According to the National Association of Realtors, single women accounted for 16 percent of home buyers last year, lower than their long-term average of 20 percent. Yet they were still well ahead of single men, who accounted for only 9 percent.
Women began to outpace men in home-buying in the late 1990s, and although no one is really sure why men haven’t caught up, “it may be as simple as most guys don’t get serious about housing until they meet the right woman,” said Walter Molony, a spokesman for the association.
Demographic changes are helping to fuel the trend. More women than ever are the primary earners in their households, according to a recent Pew Research Center study.
In a record 40 percent of American households with children— nearly four times the level in 1960 — women are the breadwinners. And about two-thirds of these breadwinners are single.
“It really is a market that wasn’t there a couple of decades ago,” said Hale Walker, a founder of Michigan Mutual, a mortgage lender in Port Huron, Mich.
In Mr. Walker’s experience, single women are more proactive these days in planning for their financial future, and they often approach a home purchase as a smart addition to their portfolio. He categorizes them with engineers and schoolteachers as the type of client who tends to be focused and organized.

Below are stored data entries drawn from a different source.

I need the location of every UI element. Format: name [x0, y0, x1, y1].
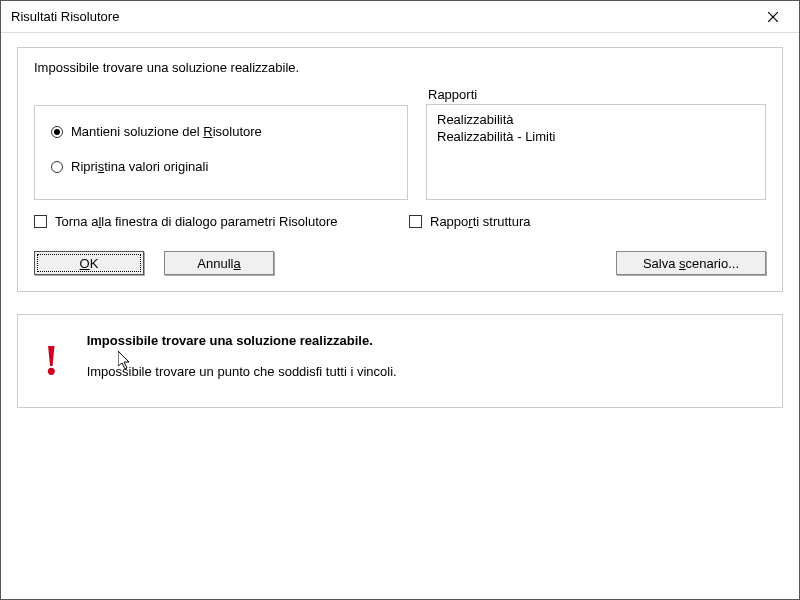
solution-options: Mantieni soluzione del Risolutore Ripris…: [34, 105, 408, 200]
button-row: OK Annulla Salva scenario...: [34, 251, 766, 275]
reports-column: Rapporti Realizzabilità Realizzabilità -…: [426, 87, 766, 200]
ok-button[interactable]: OK: [34, 251, 144, 275]
radio-icon: [51, 161, 63, 173]
reports-listbox[interactable]: Realizzabilità Realizzabilità - Limiti: [426, 104, 766, 200]
message-text: Impossibile trovare una soluzione realiz…: [87, 333, 397, 379]
window-title: Risultati Risolutore: [11, 9, 119, 24]
return-to-params-label: Torna alla finestra di dialogo parametri…: [55, 214, 338, 229]
message-title: Impossibile trovare una soluzione realiz…: [87, 333, 397, 348]
checkbox-icon: [409, 215, 422, 228]
checkbox-icon: [34, 215, 47, 228]
cancel-button[interactable]: Annulla: [164, 251, 274, 275]
status-text: Impossibile trovare una soluzione realiz…: [34, 60, 766, 75]
save-scenario-button[interactable]: Salva scenario...: [616, 251, 766, 275]
top-row: Mantieni soluzione del Risolutore Ripris…: [34, 87, 766, 200]
message-panel: ! Impossibile trovare una soluzione real…: [17, 314, 783, 408]
checkbox-row: Torna alla finestra di dialogo parametri…: [34, 214, 766, 229]
keep-solution-radio[interactable]: Mantieni soluzione del Risolutore: [51, 124, 391, 139]
keep-solution-label: Mantieni soluzione del Risolutore: [71, 124, 262, 139]
report-item[interactable]: Realizzabilità - Limiti: [437, 128, 755, 145]
return-to-params-checkbox[interactable]: Torna alla finestra di dialogo parametri…: [34, 214, 391, 229]
alert-icon: !: [44, 341, 59, 381]
reports-label: Rapporti: [426, 87, 766, 102]
report-item[interactable]: Realizzabilità: [437, 111, 755, 128]
close-icon: [768, 12, 778, 22]
structure-reports-checkbox[interactable]: Rapporti struttura: [409, 214, 766, 229]
restore-values-radio[interactable]: Ripristina valori originali: [51, 159, 391, 174]
titlebar: Risultati Risolutore: [1, 1, 799, 33]
message-body: Impossibile trovare un punto che soddisf…: [87, 364, 397, 379]
spacer: [294, 251, 596, 275]
restore-values-label: Ripristina valori originali: [71, 159, 208, 174]
main-panel: Impossibile trovare una soluzione realiz…: [17, 47, 783, 292]
radio-icon-checked: [51, 126, 63, 138]
dialog-content: Impossibile trovare una soluzione realiz…: [1, 33, 799, 422]
close-button[interactable]: [757, 5, 789, 29]
structure-reports-label: Rapporti struttura: [430, 214, 530, 229]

“They’re coming in with a good handle on what they’re trying to accomplish,” he said.
But then again, many single women who have never owned a home are intimidated by the process, said Jeanie Douthitt, an agent with Private Label Realty in the Dallas area.
She tries to ease these fears with a step-by-step program she created called Smart Women Buy Homes. The idea is to educate women new to the market, a group that includes single moms, divorcees, recent college graduates and older professionals who have never been married.
“Qualifying for a mortgage — that is probably the scariest part for single women,” Ms. Douthitt said. “Even if they’ve been married before and bought a home, they often aren’t knowledgeable about the process. They were just signing papers.”
Many are under the impression that they cannot possibly qualify for a loan unless they save enough cash for a 20 percent down payment, which is a particularly daunting prospect for women who have children to support. Instead, Ms. Douthitt said, “we put a lot of women into an F.H.A. loan,” which requires as little as 3.5 percent down.
Cara Hawkins, a production manager at Ameripro Funding who works closely with Ms. Douthitt, has found that single women are more interested than single men in fully understanding the process. For that reason, “they are more apt to reach out for help,” she said, “and if they have a good advocate on their side, they will move faster than men.”
In a 2006 study, the Joint Center for Housing Studies at Harvard calculated the value of home purchases by single women over a three-year period at $550 billion. Ms. Douthitt believes that market would swell considerably if more real estate professionals followed her lead.
“What most people don’t understand is that one out of every five homes being sold are being bought by single women,” Ms. Douthitt said.
“If more people were out there helping single women, that 20 percent would double, I promise you.”